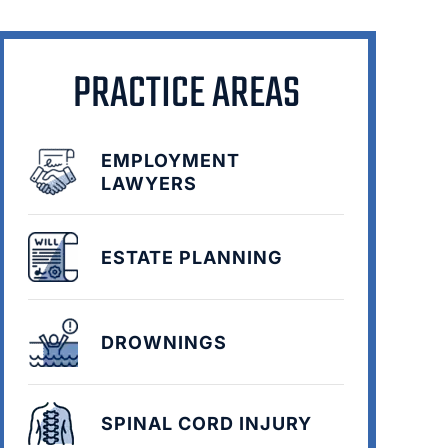
PRACTICE AREAS
EMPLOYMENT
LAWYERS
ESTATE PLANNING
DROWNINGS
SPINAL CORD INJURY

────────

* [Work request]:
Skip the images and set down the rest of the data unchanged.

* [Written solution]:
PRACTICE AREAS
EMPLOYMENT
LAWYERS
ESTATE PLANNING
DROWNINGS
SPINAL CORD INJURY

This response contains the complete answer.